I searched for a more recent research article in the area of pain/ostracism and came across this paper. It’s open access with the full text freely available. And it’s not a terribly difficult read.
I’ve had a sustained interest in the areas of psychic pain and physical pain for a good number of years. I’m not entirely sure why. Probably because of:
- spending decades with the heroin-injecting patient population, and the methadone maintenance population, where both physical and psychic pain are rather central as a topic;
- spending decades with patients experiencing severe multi-generational abuse and neglect as completely common throughout their lives, and ultimately living on the street or correctional settings;
- my background in behaviorism specifically applied to drug use onset and progression (Pavlovian models and models of reinforcement);
- my more recent interest in the Adverse Childhood Experiences (ACEs) literature;
- even more recently doing some experimental work in the ACEs area highlighting neglect as a contextual factor that gives active forms of trauma a much fuller potency for later impact;
- reading the acetaminophen literature, given its interesting usefulness (no addiction potential) as an experimental probe in management of depression, other mood problems, and the psychic pain of ostracism,
- and my multi-year interest in clinician burnout, including the phenomena of clinician avoidance of painful, but best-practice, counseling techniques.

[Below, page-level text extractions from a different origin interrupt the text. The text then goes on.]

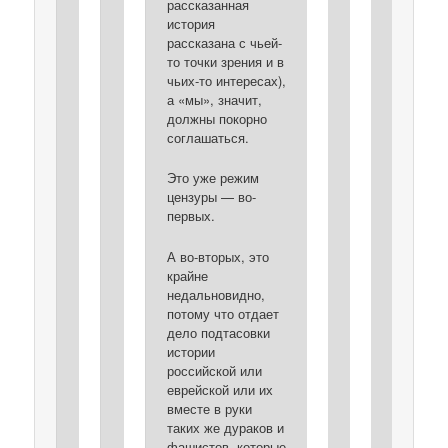
рассказанная
история
рассказана с чьей-
то точки зрения и в
чьих-то интересах),
а «мы», значит,
должны покорно
соглашаться.
Это уже режим
цензуры — во-
первых.
А во-вторых, это
крайне
недальновидно,
потому что отдает
дело подтасовки
истории
российской или
еврейской или их
вместе в руки
таких же дураков и
фашистов, которые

Here are some interesting highlights from this 2023 research article.
First, a definition:
Ostracism (ie, being ignored/excluded) is a form of social adversity that powerfully impacts health and well-being.
Next, a main finding:
For individuals with histories of more lifetime ostracism, encountering a single episode of ostracism led to greater pain sensitization relative to the control condition, whereas no experimental effect was observed for individuals with little lifetime exposure to ostracism.
I found the next two sentences about practical application especially interesting, given the importance of pain-sensitivity (aka “hyperalgesia”) in the context of opioid use, physical opioid dependence, chronic opioid use disorders, and medication maintenance strategies with opioids such as methadone, suboxone, etc.
These findings indicate that acute experiences of ostracism may be accompanied by periods of hyperalgesia for people who are chronically ostracized, implicating ostracism as a potential social moderator of pain sensitization. People who are stigmatized may therefore experience enhanced pain burden with repeated and accumulating experiences of ostracism.
Overall, the authors highlight how chronic ostracism leads to increased pain sensitivity. And thus, the pain of ostracism is greater in the context of a specific ostracising event for those individuals.
I’m sure the reader can imagine a range of relevant interactions for this factor in our work overall, including: the problems of those with neglect in their ACEs who later develop SUDs; ACOAs who later develop SUDs, the cost and benefit of participation in recovery fellowships generally; the importance of selecting a recovery fellowship specifically; self-efficacy and social support during early recovery in a society that might not be supportive, what it’s like to be a clinician in our field….The list goes on and on.
Reference
Nanavaty N, Walsh KT, Boring BL, Ganesan A, Carter-Sowell AR, Mathur VA. Acute Ostracism-Related Pain Sensitization in the Context of Accumulated Lifetime Experiences of Ostracism. J Pain. 2023 Jul;24(7):1229-1239. doi: 10.1016/j.jpain.2023.02.021.